As for the style guides. Well, I don't know how things are these days, but
there was also a not insignificant portion of pedagogy devoted to blind
adherence to one or another. All the more confusing when a young student is
not really working in a context that allows the student to see where, how, and
why the rules make sense. Cart before the horse, I guess I might say.

------
pohl
The article makes a case against hammers by showing how ugly it is to see one
bashing a skull.

Meanwhile, hammers still useful.

------
joelmichael
I think this article was hilarious in how it demonstrated the problems with
the em dash. Honestly, I couldn't even finish it because the style was so
frustrating...

But I still like it, and I know the author does too. The em dash is an
artistic tool which gives a bit of humanity to the author. It makes it feel a
little less calculated and a little more free-form. I respect professionalism,
but even professionals like to let loose with their heart from time to time,
to reveal their stream of consciousness, and the em dash is a tool in that
regard. The real message here isn't that the em dash is evil, just that we
should avoid over-using it.

------
nolanw
This article is unreadable. And that may be the point.

------
zyfo
The author likens it with a pack of cigarette a day. It would be more apt if
she compared it with wine, where a glass a day has proven to be beneficial.
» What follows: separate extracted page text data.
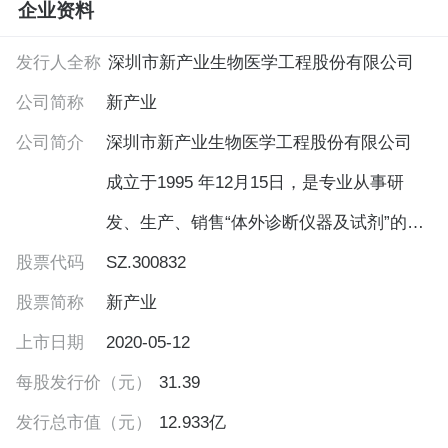
企业资料
发行人全称
深圳市新产业生物医学工程股份有限公司
公司简称
新产业
公司简介
深圳市新产业生物医学工程股份有限公司
成立于1995 年12月15日，是专业从事研
发、生产、销售“体外诊断仪器及试剂”的国
股票代码
家级高新技术企业，注册资本37,040万元
SZ.300832
股票简称
人民币。公司自成立以来，一直专注于化
新产业
上市日期
学发光免疫分析领域的研究，经过15年的
2020-05-12
每股发行价（元）
潜心努力，于2010年2月将中国第一台全自
31.39
发行总市值（元）
动化学发光免疫分析仪及配套试剂成功推
12.933亿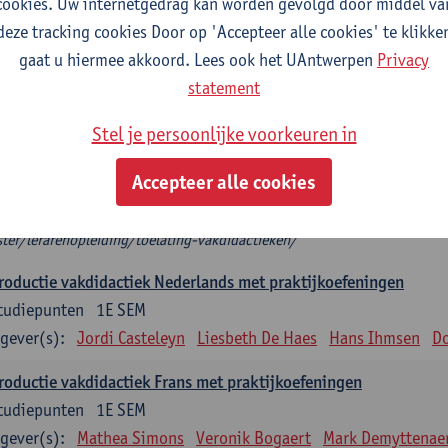
cookies. Uw internetgedrag kan worden gevolgd door middel va
deze tracking cookies Door op 'Accepteer alle cookies' te klikke
troductie vakdidactiek
gaat u hiermee akkoord. Lees ook het UAntwerpen
Privacy
plicht: 3 studiepunten, indien één vakdidactiek
statement
tudiepunten, indien 2 vakdidactieken
het modeltraject kies je 2 introducties vakdidactiek die aansluiten bij je 
Stel je persoonlijke voorkeuren in
roductie vakdidactiek, dan kies je twee verdiepende keuzevakken.
 mag je niet als enige vakdidactiek nemen.
Accepteer alle cookies
t zeker welke (Introductie) vakdidactiek je op basis van je diploma mag 
ps://www.uantwerpen.be/nl/studeren/aanbod/alle-opleidingen/educat
ter/lerarenopleiding/toelating-vakdidactieken/
roductie vakdidactiek Nederlands met praktijkoefeningen
tudiepunten
1E SEM
gever(s):
Jordi Casteleyn
Liesbeth De Haes
Hans Ihmsen
Do
roductie vakdidactiek Frans met praktijkoefeningen
tudiepunten
1E SEM
gever(s):
Mathea Simons
Veronik Bogaert
Mark Demyttenae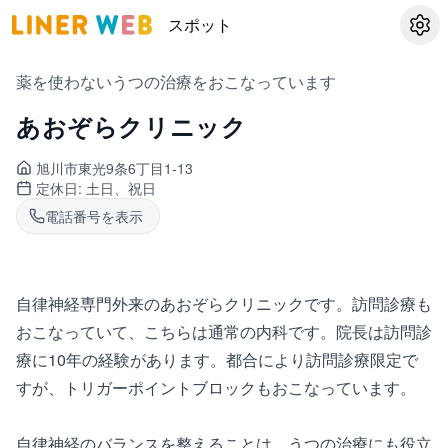
スポット
設定
薬を使わないうつの治療をおこなっています
あおぞらクリニック
旭川市東光
9条6丁目1-13
定休日:
土日、祝日
電話番号を表示
自律神経専門外来のあおぞらクリニックです。訪問診療も
おこなっていて、こちらは通常の内科です。院長は訪問診
療に10年の経験があります。都合により訪問診療限定で
すが、トリガーポイントブロックもおこなっています。
自律神経のバランスを整えることは、うつの治療にも役立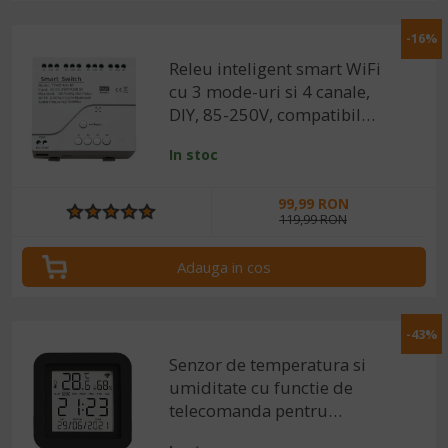
-16%
Releu inteligent smart WiFi
cu 3 mode-uri si 4 canale,
DIY, 85-250V, compatibil
Tuya/SmartLife
In stoc
99,99 RON
119,99 RON
Adauga in cos
-43%
Senzor de temperatura si
umiditate cu functie de
telecomanda pentru
dispozitive IR, compatibil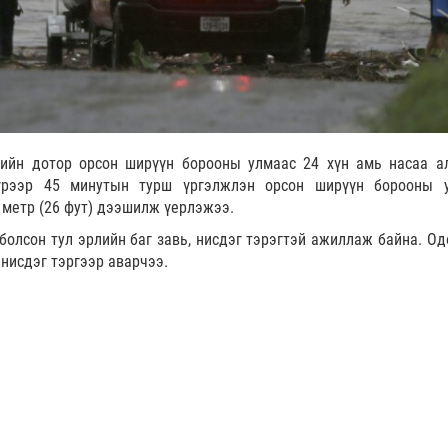
ийн дотор орсон ширүүн борооны улмаас 24 хүн амь насаа а
үүрээр 45 минутын турш үргэлжлэн орсон ширүүн борооны 
 метр (26 фут) дээшилж үерлэжээ.
 болсон тул эрлийн баг завь, нисдэг тэрэгтэй ажиллаж байна. Од
 нисдэг тэргээр аварчээ.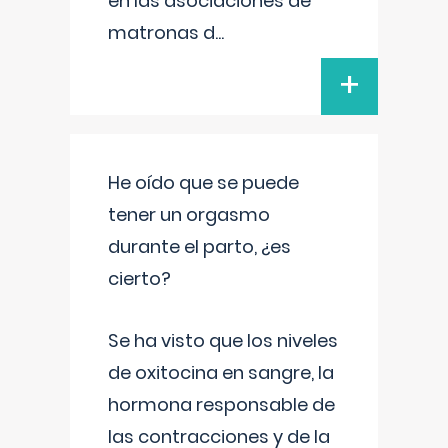
en las asociaciones de
matronas d
...
+
He oído que se puede
tener un orgasmo
durante el parto, ¿es
cierto?
Se ha visto que los niveles
de oxitocina en sangre, la
hormona responsable de
las contracciones y de la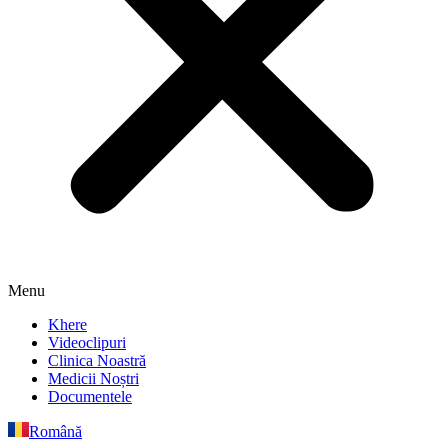
Menu
Khere
Videoclipuri
Clinica Noastră
Medicii Noștri
Documentele
Română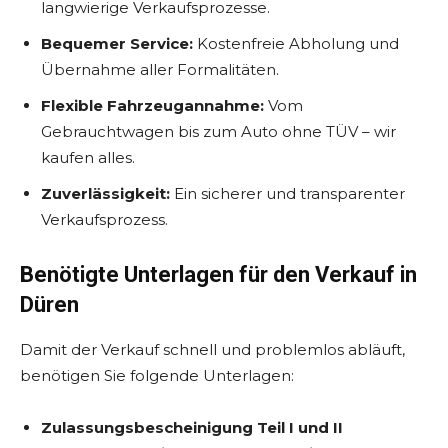
langwierige Verkaufsprozesse.
Bequemer Service:
Kostenfreie Abholung und
Übernahme aller Formalitäten.
Flexible Fahrzeugannahme:
Vom
Gebrauchtwagen bis zum Auto ohne TÜV – wir
kaufen alles.
Zuverlässigkeit:
Ein sicherer und transparenter
Verkaufsprozess.
Benötigte Unterlagen für den Verkauf in
Düren
Damit der Verkauf schnell und problemlos abläuft,
benötigen Sie folgende Unterlagen:
Zulassungsbescheinigung Teil I und II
She quoted it herself: _"Use a dash only when a more common mark of
punctuation seems inadequate."_

 _Who are we, we modern writers, to pass judgment—and with such shocking
frequency—on these more simple forms of punctuation—the workmanlike comma, the
stalwart colon, the taken-for-granted period? (One colleague—arguing
strenuously that certain occasions call for the dash instead of other
punctuation, for purposes of tone—told me he thinks of the parenthesis as a
whisper, and the dash as a way of calling attention to a phrase._

Right, so because you as a modern writer don't want to pass judgment we should
stop using it? I'm on her colleague's side on this one.

EDIT: Embarassing gender confusion. Thanks for the correction.